Un corteo composto “da invisibili, insubordinati, inservibili”. In alto, un nostromo issava e ammainava, ammainava e issava di continuo l’albero con la bandiera: non si fa mai troppo caso a tutto il verde che c’è al Lido, e i ragazzi di Global Beach ci tengono al verde. Guai a sfiorare nemmeno un ramo.
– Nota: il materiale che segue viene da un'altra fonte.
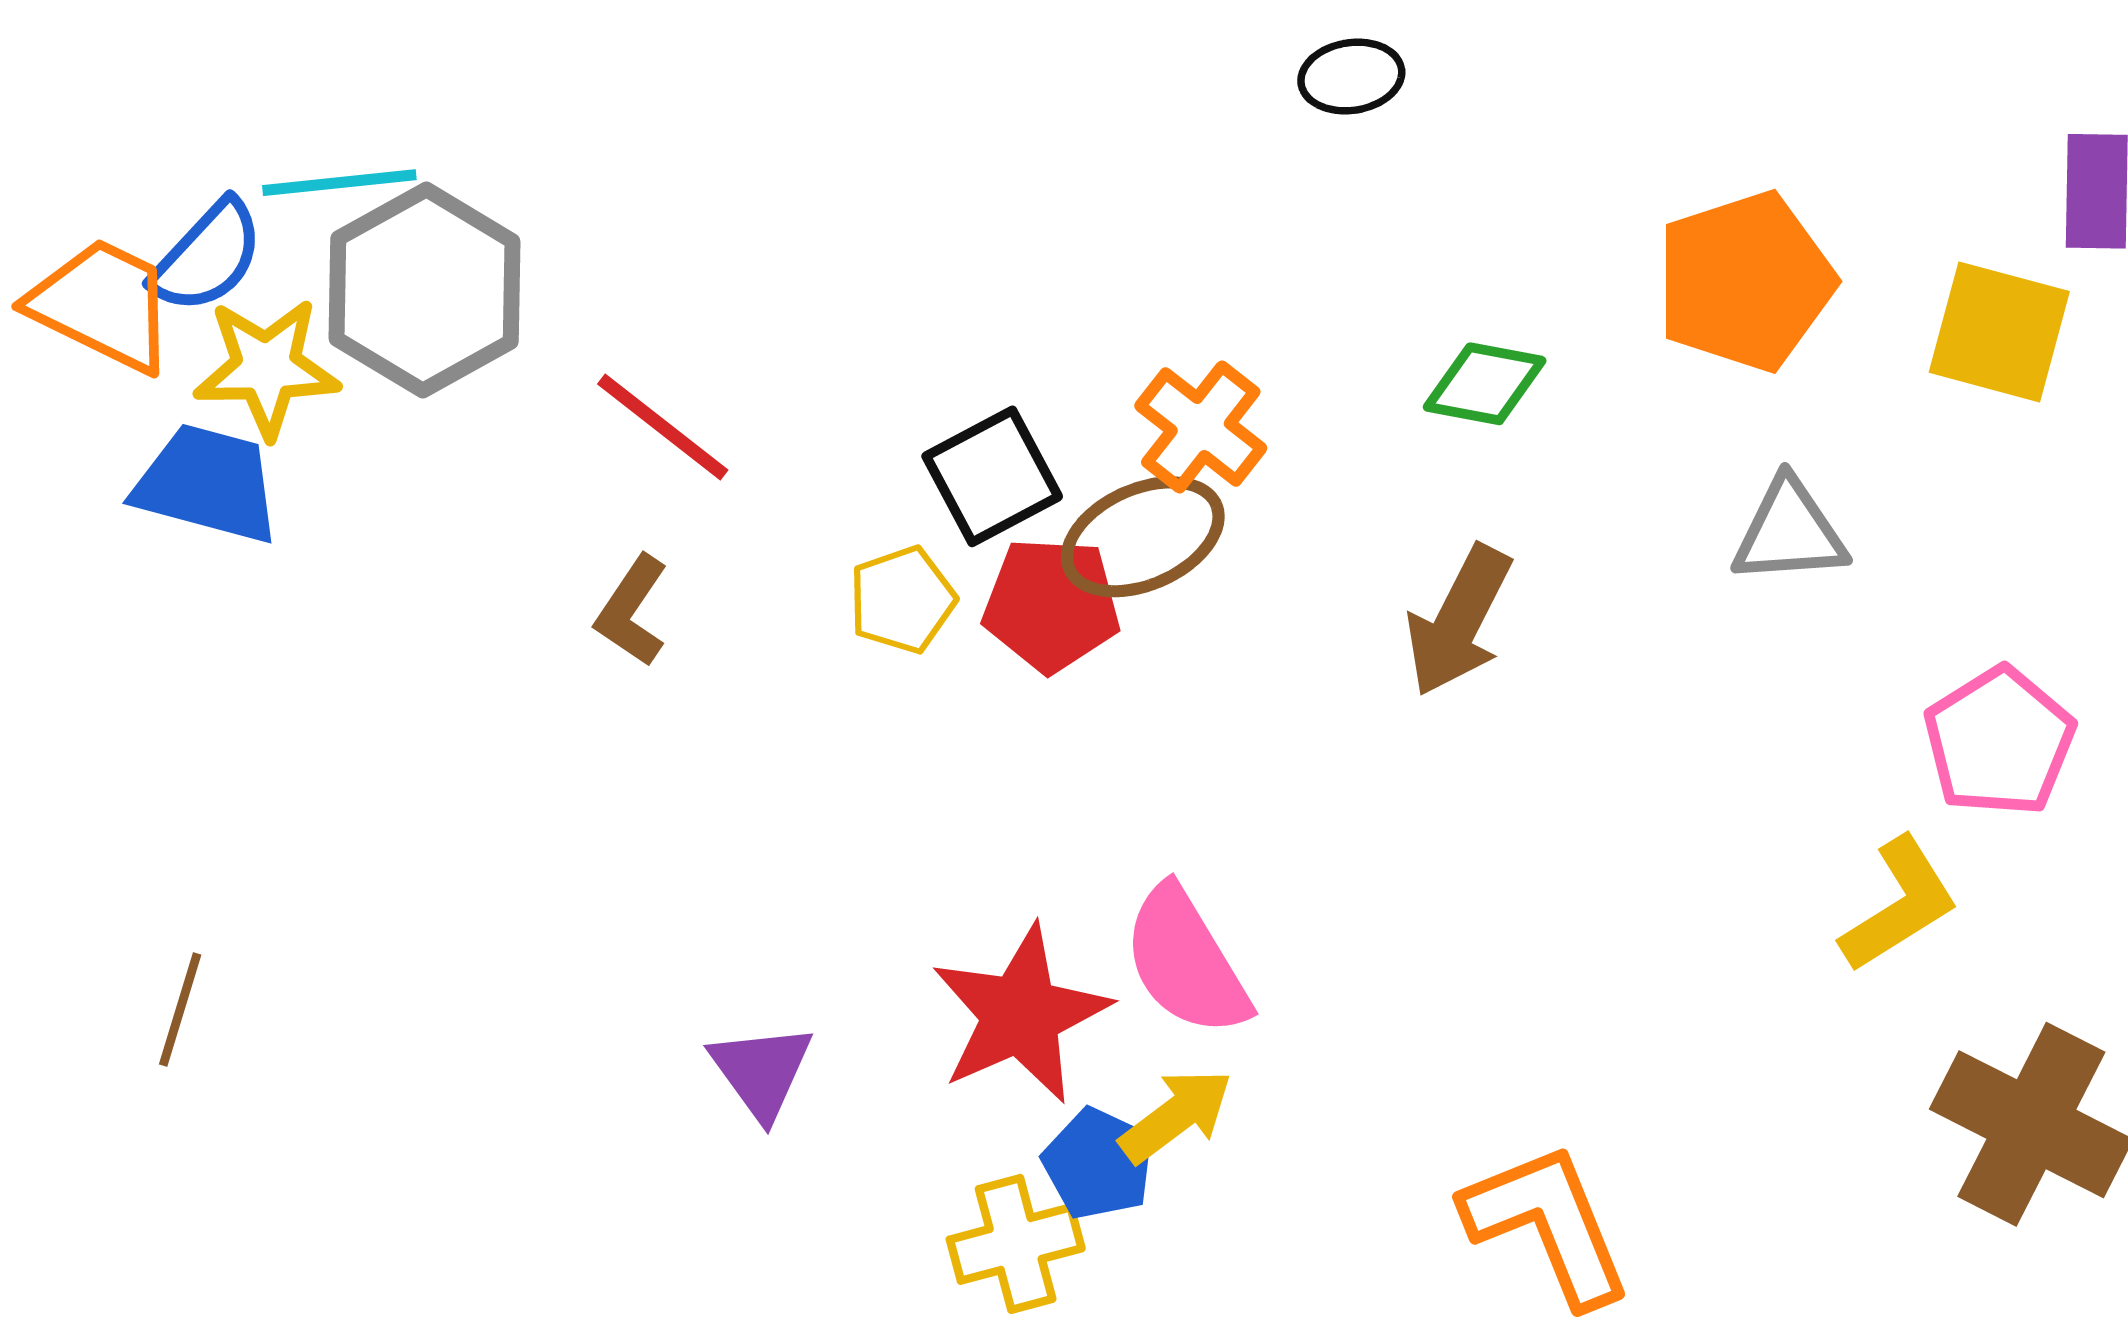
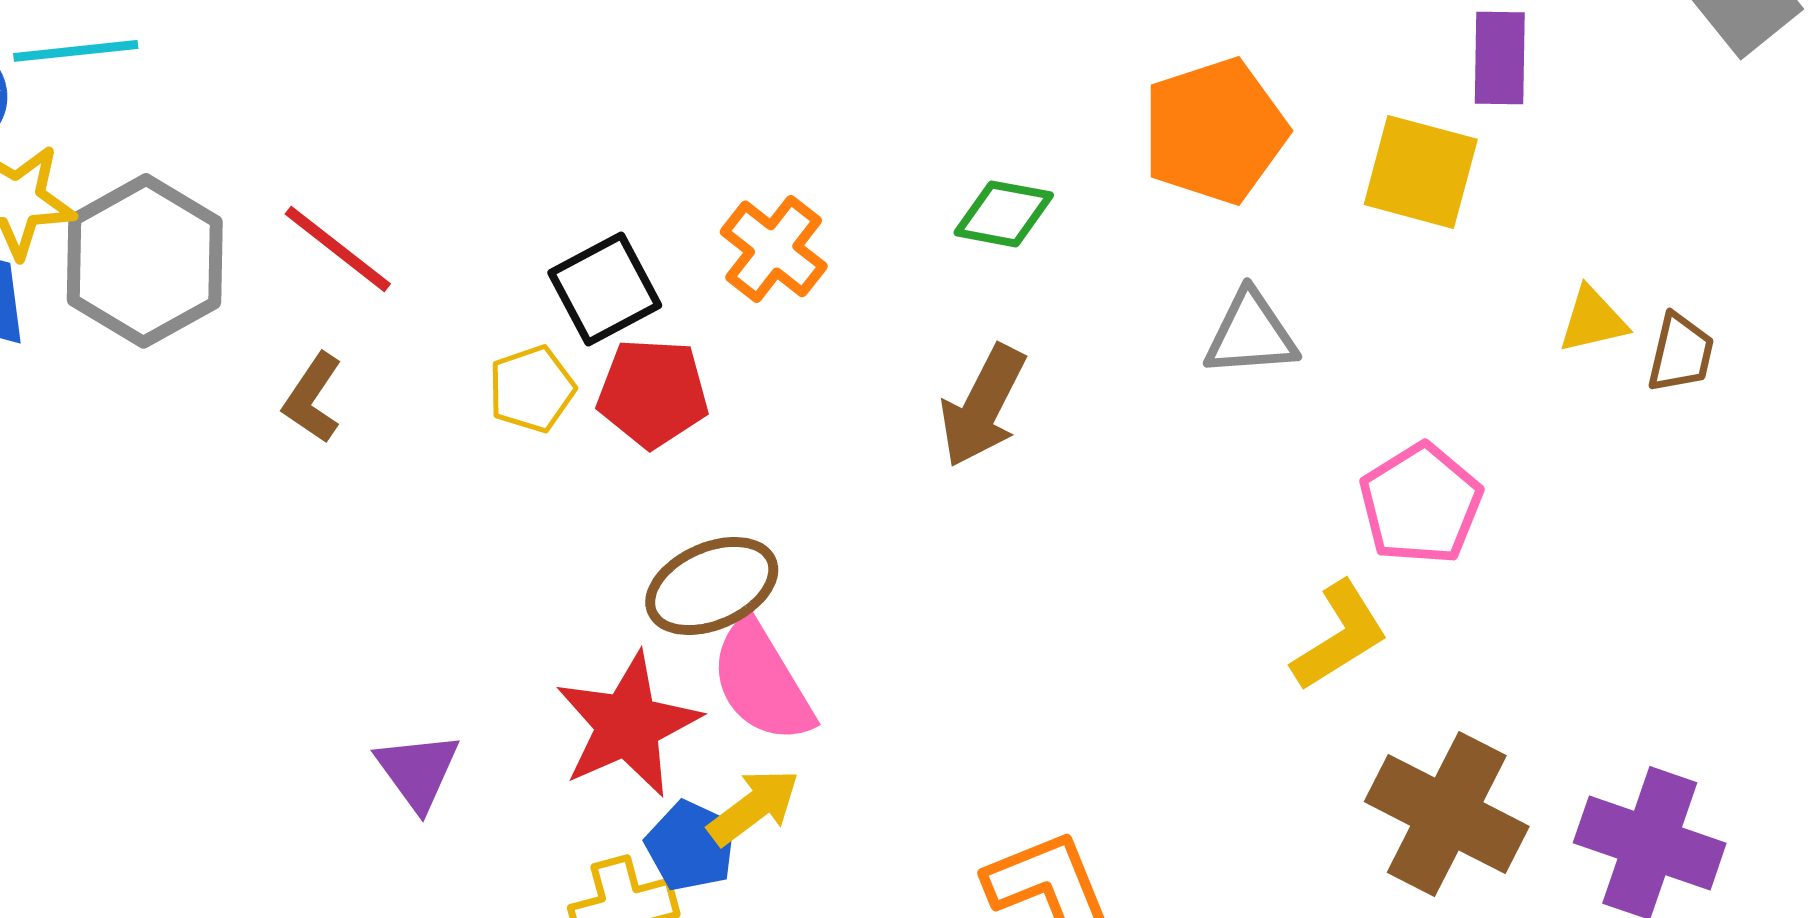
gray hexagon: (425, 290) -> (145, 261), moved
brown ellipse: (1143, 537) -> (712, 586), moved

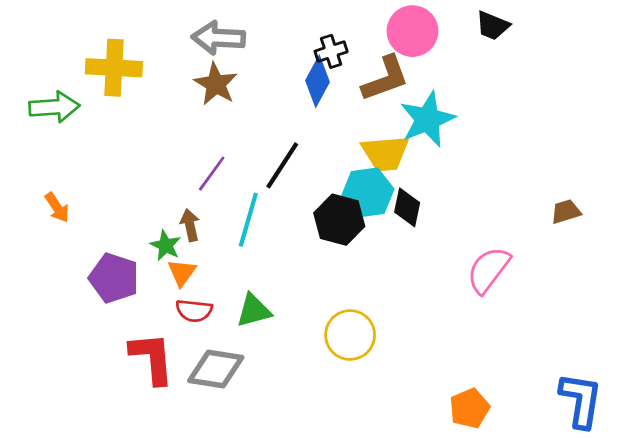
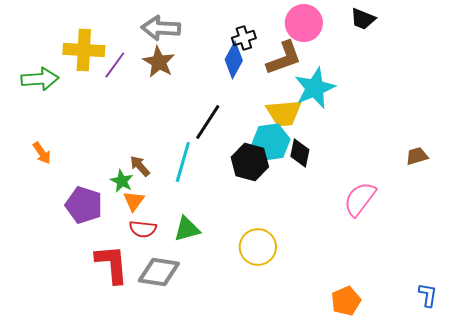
purple line: (212, 174) -> (115, 65), moved
brown arrow: (190, 225) -> (140, 166), turned -30
blue L-shape: (581, 400) -> (428, 295), size x0.6

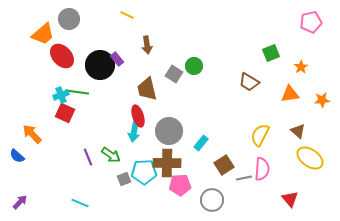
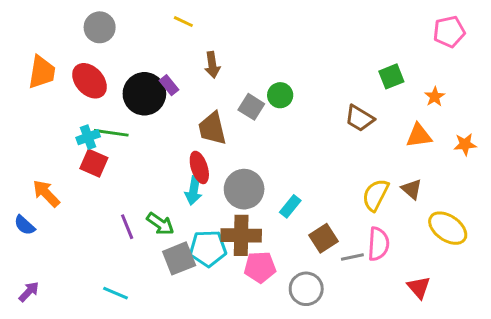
orange trapezoid: (43, 34) -> (42, 72), moved, turned -40
brown triangle: (298, 131) -> (412, 189), moved
gray square: (124, 179) -> (179, 258), size x1.6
Davanti al Des Bains, un bel po’ di gorilla schierati davanti al cancello. Glielo aveva detto Marco Müller, l’altro giorno: “Fate attenzione ai gorilla americani”. Ma a loro interessano solo i gorilla che stanno nella foresta. Tirano dritti. C’è l’inaugurazione, stasera. E, almeno da qui, è chiaro di quale inaugurazione si tratti. Quella della spiaggia col surf. Difficile ignorarla, difficile fare finta di niente.

E infatti sono a decine – molti giornalisti – ad avvicinarsi, ritirare il programma e chiedere come si fa ad arrivare a Global Beach. Anche un bel po’ di telecamere e fotografi hanno dovuto voltarsi di qua, spostarsi dove arriva la musica. Divise da un cordone di polizia, la mostra istituzionale e quella alternativa. Quelli dello smoking e quelli del “free smoking”. E a coloro che temevano qualche incursione al gran galà post cerimonia, loro rispondono: “Il galà? Che c’importa? Croff avrebbe fatto bene a organizzarlo dentro a una costruzione in plexiglas, per permettere alla gente di osservare, come se fosse un acquario. Ma a noi piace guardarli in mare, i pesci. Liberi. No, del galà non ci importa nulla. E poi dobbiamo finire di mettere a posto Global Beach, stasera”.

Finisce con un razzo colorato tirato verso il cielo. Uno, due botti. Dal megaschermo qualcuno in smoking alza gli occhi e cronista dice: “tranquilli, non è un attentato, solo un semplice fuoco d’artificio”. E da domani saranno in tanti, a fare rotta verso San Niccolò. A fuggire dal recupero degli sfarzi stile anni Trenta per tornare nel 2004 di Global Beach.